Solange der zuständige Kostenträger nicht entschieden hat, bekommen sie auch die nötige Teilhabeleistung nicht. Wird ihnen einen Leistung abgelehnt, können sie Widerspruch einlegen, aber so lange über diesen nicht entschieden wurde, bekommen sie ebenfalls noch keine Leistung.
Als Alternative zur Selbstbeschaffung haben diese Menschen die Möglichkeit, ihren Anspruch gerichtlich durchzusetzen, z.B. über ein gerichtliches Eilverfahren oder eine Untätigkeitsklage.
Diese Verfahren sind für die betroffenen Menschen mit Behinderung gerichtskostenfrei, aber die Anwaltskosten müssen zunächst selbst gezahlt werden und können nur erstattet werden, wenn das Verfahren gewonnen wird. Damit auch finanziell Bedürftige sich anwaltlich helfen lassen können, können sie Beratungshilfe und/oder Prozesskostenhilfe beantragen.
Wenn Betroffene sich eine Leistung selbst beschaffen, besteht das Risiko, dass sie das ausgelegte Geld für die Leistung nicht zurückbekommen. Wer diesen Weg geht, sollte sich dessen bewusst sein.

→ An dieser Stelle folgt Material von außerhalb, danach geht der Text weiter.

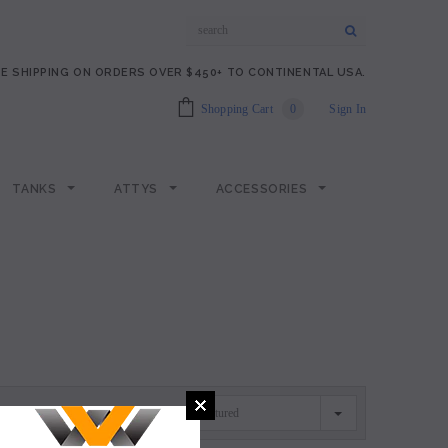
E SHIPPING ON ORDERS OVER $450+ TO CONTINENTAL USA.
Shopping Cart
0
Sign In
TANKS
ATTYS
ACCESSORIES
Featured
SORT BY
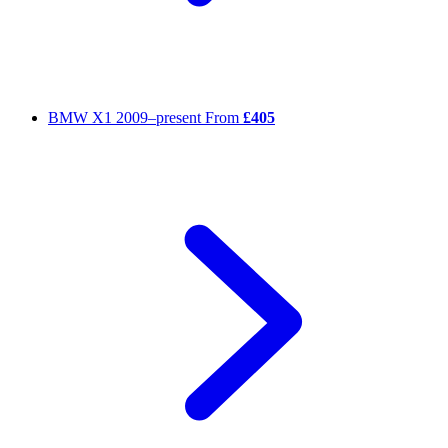
BMW X1
2009–present
From
£405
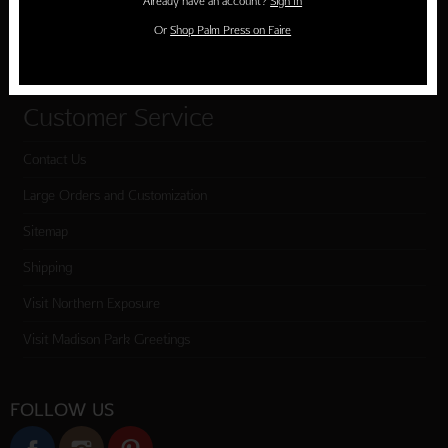
Already have an account?
Sign In
Cart
Or
Shop Palm Press on Faire
Checkout
Customer Service
Contact Us
Large Orders and Customization
Sitemap
Shipping
Visit Northern Exposure
Visit Madison Park Greetings
FOLLOW US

Bei einem gerichtlichen Eilverfahren trifft das Gericht nur eine vorläufige Entscheidung, das heißt es kann sein, dass Betroffene dann hinterher das Geld für die gewährte Leistung dem Kostenträger erstatten müssen. Auch dieses Schuldenrisiko sollte Betroffenen bekannt sein.
Bei einer Untätigkeitsklage besteht ein solches Risiko nicht. Hier verpflichtet lediglich das zuständige Gericht den Kostenträger dazu, endlich zu entscheiden oder es entscheidet selbst, ob die Leistung gewährt wird oder nicht.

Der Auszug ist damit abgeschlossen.